Sunday, April 2, 2017

It's time to get on board with Medicaid expansion

Now that everyone knows Obamacare is "the law of the land for the foreseeable future," there is no valid reason for the Wyoming Legislature to oppose it.



By D. Reed Eckhardt

One could always hope -- I suppose -- that Wyoming's lawmakers are paying attention. But I'm not holding my breath.

In the wake of the collapse of Trumpcare, legislators in Kansas last week offered their poorer residents health-care insurance through the Medicaid expansion outlined in Obamacare. Last year this idea was anathema. Indeed, the Kansas Senate even tossed one of its own off a key health care committee when she dared to suggest supporting the idea.
Wyoming Gov. Matt Mead came late to support Medicaid expansion.

That's right, one of the reddest states on the nation's political map now has seen its Legislature offer an additional 150,000 of its residents help through Medicaid, supported with funding from the federal government.

Now, it is true that Kansas Gov. Sam Brownback has vetoed the measure. But that does not mean his legislature is any less persuaded that the idea is a good one. And other states across the nation are climbing on board. Virginia, Georgia and North Carolina also are looking at passing expansion, the Washington Post reports. All three have been stalwarts against it in the past.

It is the failure of Republicans in the U.S. House to "repeal and replace" Obamacare that has created this new momentum. Even House Speaker Paul Ryan, R-Wis., admits that the Affordable Care Act "is now the law of the land for the foreseeable future." So states that formerly refused Medicaid expansion for fear -- or hope -- that Obamacare would collapse are looking at joining the 31 others that have moved forward to care for their people.

This is long overdue. It is tiresome to hear politicians who either get (thanks to their government positions)  -- or can afford -- health care for themselves and their families, deny it to the working poor. Of course, many of the neediest needy get support from Medicaid, and others who make a little more money can get it through Obamacare with the aid of federal subsidies. But those who fall in the middle of those two groups are forced to go it on their own, usually ending up in emergency rooms even for a common cold and then failing to pay their bills. This care is then funded by you and me (if we have insurance) through increased medical costs and higher health insurance premiums.

There are about 20,000 Wyomingites who find themselves in this gap. They have been dissed by their legislators, who treat them as if they choose to live in poverty and who pretend that if these people would just get jobs, they would not need expansion. Nothing could be further from the truth. The vast majority of these people work; they are our family, friends, and neighbors who take care of us in restaurants or greet us at Walmart. It is an insult that only lawmakers who never have been without health insurance or without enough money to keep them fat and sassy would deal out.

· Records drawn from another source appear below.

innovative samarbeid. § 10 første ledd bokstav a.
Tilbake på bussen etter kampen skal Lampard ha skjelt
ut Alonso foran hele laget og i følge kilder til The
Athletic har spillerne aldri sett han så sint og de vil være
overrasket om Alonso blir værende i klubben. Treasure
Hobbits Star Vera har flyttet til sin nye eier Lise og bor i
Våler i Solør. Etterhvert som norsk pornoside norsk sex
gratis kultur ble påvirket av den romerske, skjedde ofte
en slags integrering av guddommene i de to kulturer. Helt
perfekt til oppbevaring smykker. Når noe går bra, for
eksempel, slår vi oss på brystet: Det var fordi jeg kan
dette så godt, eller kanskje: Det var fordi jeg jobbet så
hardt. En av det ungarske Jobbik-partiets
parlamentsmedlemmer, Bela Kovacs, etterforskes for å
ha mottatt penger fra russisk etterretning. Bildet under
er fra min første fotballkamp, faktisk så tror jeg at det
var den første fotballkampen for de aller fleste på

One of those was Gov. Matt Mead, who opposed Medicaid expansion to gain reelection in 2014. Then he came to the party in support of it once he had been returned to office. Unfortunately, that was too little too late, and the expansion, which had failed in previous years, was not even discussed in the most recent session of the Legislature.

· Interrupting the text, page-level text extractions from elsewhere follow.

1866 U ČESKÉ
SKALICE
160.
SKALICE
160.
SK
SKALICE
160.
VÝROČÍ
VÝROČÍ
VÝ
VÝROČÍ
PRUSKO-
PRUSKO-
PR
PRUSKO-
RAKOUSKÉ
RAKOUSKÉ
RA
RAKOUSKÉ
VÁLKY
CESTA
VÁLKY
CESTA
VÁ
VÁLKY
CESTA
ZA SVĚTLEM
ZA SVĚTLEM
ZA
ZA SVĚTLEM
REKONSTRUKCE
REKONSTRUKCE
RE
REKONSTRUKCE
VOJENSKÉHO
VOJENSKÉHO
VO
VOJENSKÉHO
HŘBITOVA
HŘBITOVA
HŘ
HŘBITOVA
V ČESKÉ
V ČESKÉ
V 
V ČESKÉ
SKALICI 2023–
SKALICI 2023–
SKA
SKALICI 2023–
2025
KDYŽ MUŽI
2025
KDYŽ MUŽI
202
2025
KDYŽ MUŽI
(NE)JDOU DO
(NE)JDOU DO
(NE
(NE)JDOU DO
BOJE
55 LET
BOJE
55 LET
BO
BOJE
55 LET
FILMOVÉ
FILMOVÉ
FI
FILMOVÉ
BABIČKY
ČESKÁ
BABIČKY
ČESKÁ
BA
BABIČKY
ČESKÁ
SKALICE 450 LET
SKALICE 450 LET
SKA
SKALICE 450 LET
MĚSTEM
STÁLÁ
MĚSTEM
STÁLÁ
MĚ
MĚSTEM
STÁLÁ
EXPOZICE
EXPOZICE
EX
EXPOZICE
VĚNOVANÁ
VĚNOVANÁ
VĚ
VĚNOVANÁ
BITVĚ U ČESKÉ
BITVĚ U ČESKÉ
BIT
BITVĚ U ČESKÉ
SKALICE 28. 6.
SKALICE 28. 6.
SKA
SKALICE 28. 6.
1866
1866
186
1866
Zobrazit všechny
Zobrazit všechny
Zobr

Part of the problem is that Mead and others who support expansion wait too long to get the ball rolling. And the governor has been unwilling to climb onto the bully pulpit to encourage state residents to put pressure on their lawmakers to take care of the needy among us. It is going to take a concerted effort, and Mead has been unwilling to fight for expansion even after saying he supports it.

Now that Obamacare is not going away, this would be a good time for the governor to build a coalition and start talking about it again. Yes, the next session is more than nine months away. But if Mead and others would begin talking about it now, and keep talking about it, and keep talking about it, then maybe things would change. Certainly the lawmakers' argument that the state is going to be left holding the bag when Obamacare fails no longer holds water.

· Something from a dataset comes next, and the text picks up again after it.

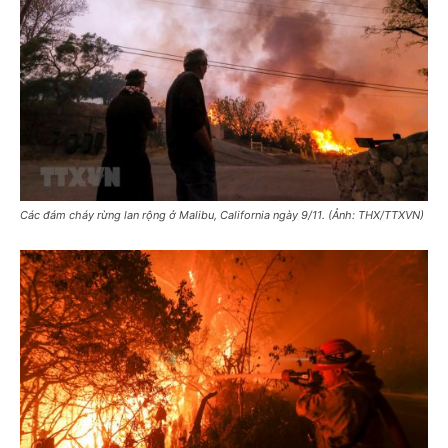
Các đám cháy rừng lan rộng ở Malibu, California ngày 9/11. (Ảnh: THX/TTXVN)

Yes, Wyoming is facing its own fiscal crisis. But that only means that more people are going to need help from the expansion. The money is there, squirreled away in the rainy day fund or some other coffee can or being diverted into the Permanent Mineral Trust Fund. It's astonishing -- but no surprise -- how quickly the Legislature can rush to help the minerals industry when it cries for support. How nice it would be to see, just one time, similar concern for the state's needy from the governor and his legislative cronies.

D. Reed Eckhardt is the former executive editor of the Wyoming Tribune Eagle.